De Tweede Kamer heeft op dinsdag 19 april ingestemd met het wetsvoorstel Wet implementatie EU-richtlijn transparante en voorspelbare arbeidsvoorwaarden.
De Eerste Kamercommissie voor Sociale Zaken en Werkgelegenheid (SZW) bespreekt op 10 mei 2022 de procedure.
De Tweede Kamer heeft op 12 april gedebatteerd over het wetsvoorstel waarmee minister van Gennip van Sociale Zaken een EU-richtlijn over transparante en voorspelbare arbeidsvoorwaarden in Nederlandse wetgeving vastlegt. Het wetsvoorstel moet 1 augustus 2022 in werking treden.

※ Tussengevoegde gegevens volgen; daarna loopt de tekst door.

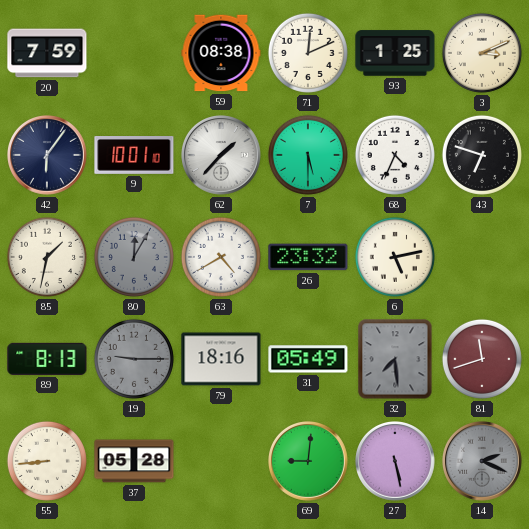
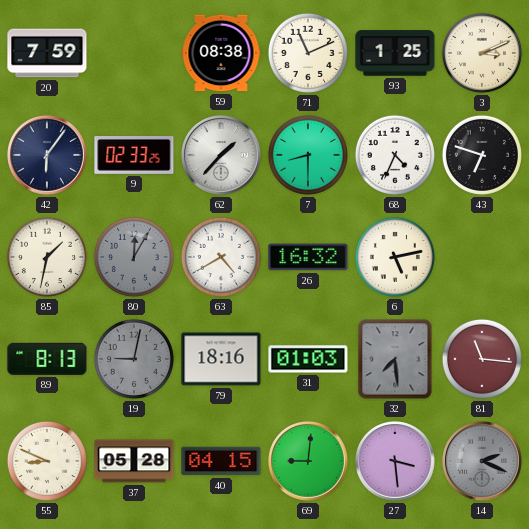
71: 12:11 -> 11:11
9: 10:01 -> 02:33
7: 5:30 -> 8:30
26: 23:32 -> 16:32
19: 9:15 -> 9:02
31: 05:49 -> 01:03
81: 11:42 -> 11:16
55: 8:44 -> 8:49
40: none -> 04:15
27: 5:28 -> 3:29
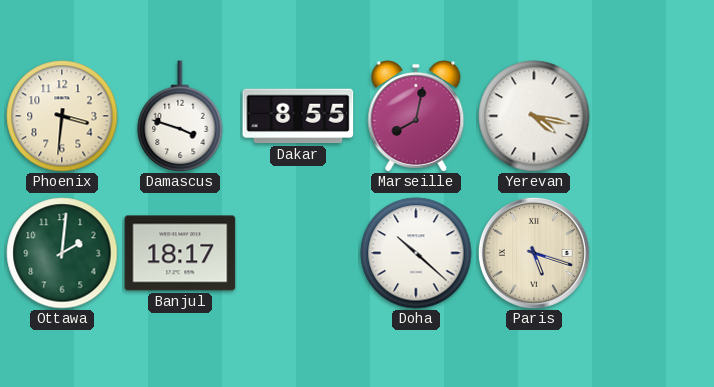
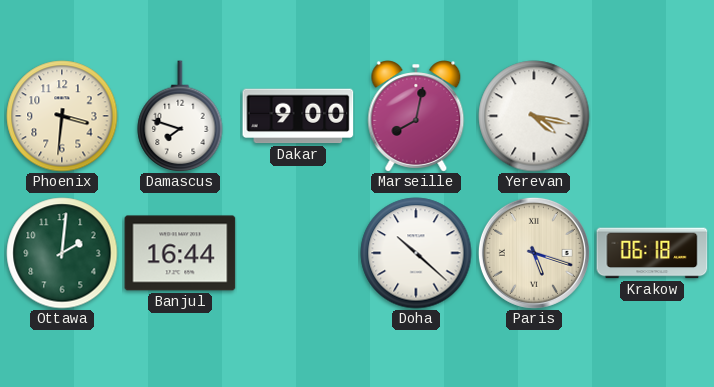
Damascus: 3:48 -> 7:48
Dakar: 8:55 -> 9:00
Banjul: 18:17 -> 16:44
Krakow: none -> 06:18
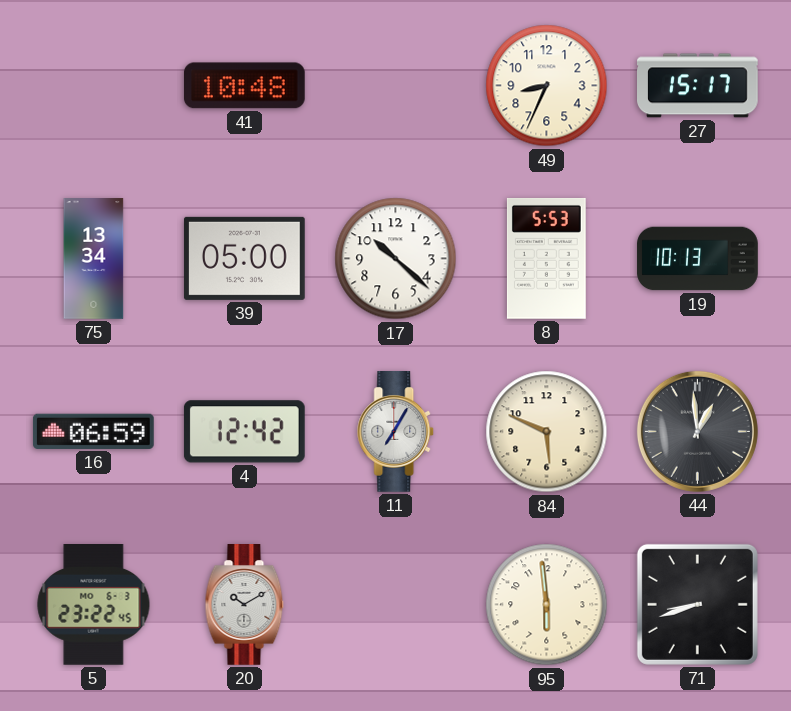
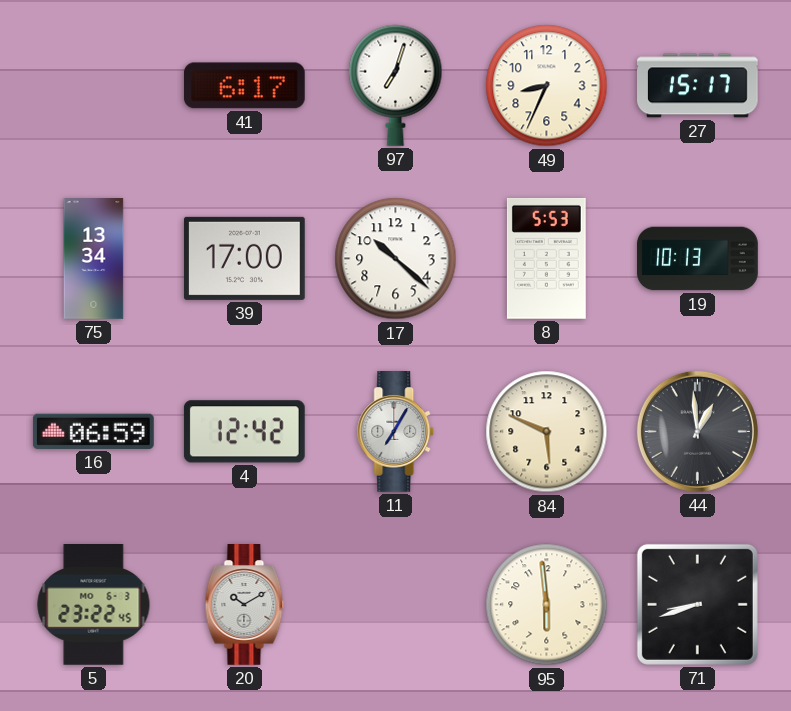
41: 10:48 -> 6:17
97: none -> 7:03
39: 05:00 -> 17:00
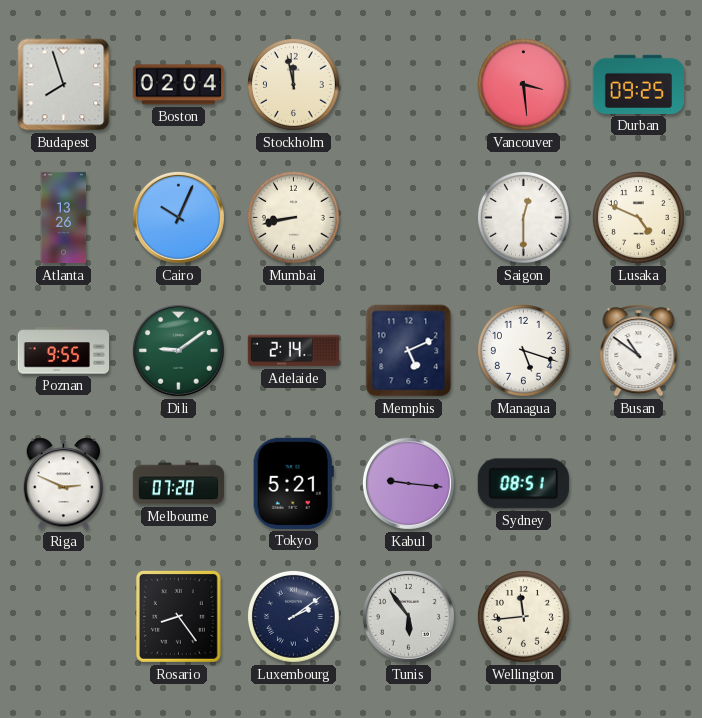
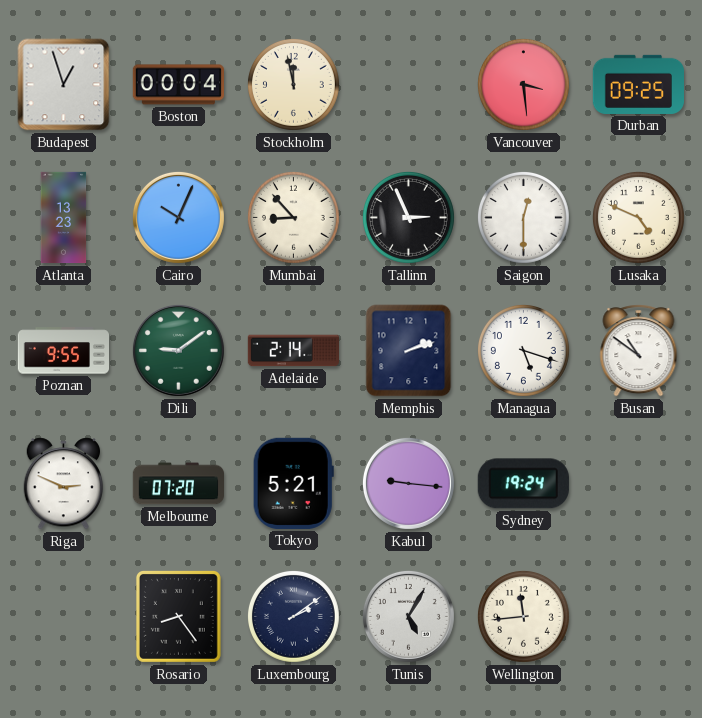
Budapest: 7:57 -> 12:57
Boston: 02:04 -> 00:04
Atlanta: 13:26 -> 13:23
Mumbai: 8:43 -> 8:53
Tallinn: none -> 2:56
Memphis: 5:11 -> 2:12
Sydney: 08:51 -> 19:24
Tunis: 5:54 -> 5:05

De richtlijn heeft volgens minister Van Gennip tot doel het bevorderen van transparante en beter voorspelbare arbeidsvoorwaarden:
“Het betekent meer duidelijkheid voor werknemers over hun arbeidsvoorwaarden. Wat dat betreft is het dus echt een verbetering ten opzichte van de huidige situaties. De gegevens die de werkgever verplicht aan de werknemer moet verstrekken, worden uitgebreid. Ik noem het recht op verlof, de opzegtermijn, het aantal gewaarborgde uren. Grensoverschrijdende detachering zit erin.”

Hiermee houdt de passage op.